* **Information**
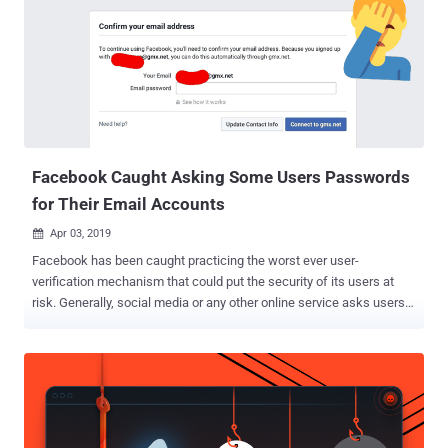
Facebook Caught Asking Some Users Passwords
for Their Email Accounts
Apr 03, 2019

Facebook has been caught practicing the worst ever user-
verification mechanism that could put the security of its users at
risk. Generally, social media or any other online service asks users
to confirm a secret code or a unique URL sent to the email address
they provided for the account registration. However, Facebook has
been found asking some newly-registered users to provide the
social network with the passwords to their email accounts, which
according to security experts is a terrible idea that could threaten
privacy and security of its users. First noticed by Twitter account e-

* **Instructions to follow**
Wherever "social" occurs in the records above, copy the line it sits in.

* **Answer to this exercise**
risk. Generally, social media or any other online service asks users
social network with the passwords to their email accounts, which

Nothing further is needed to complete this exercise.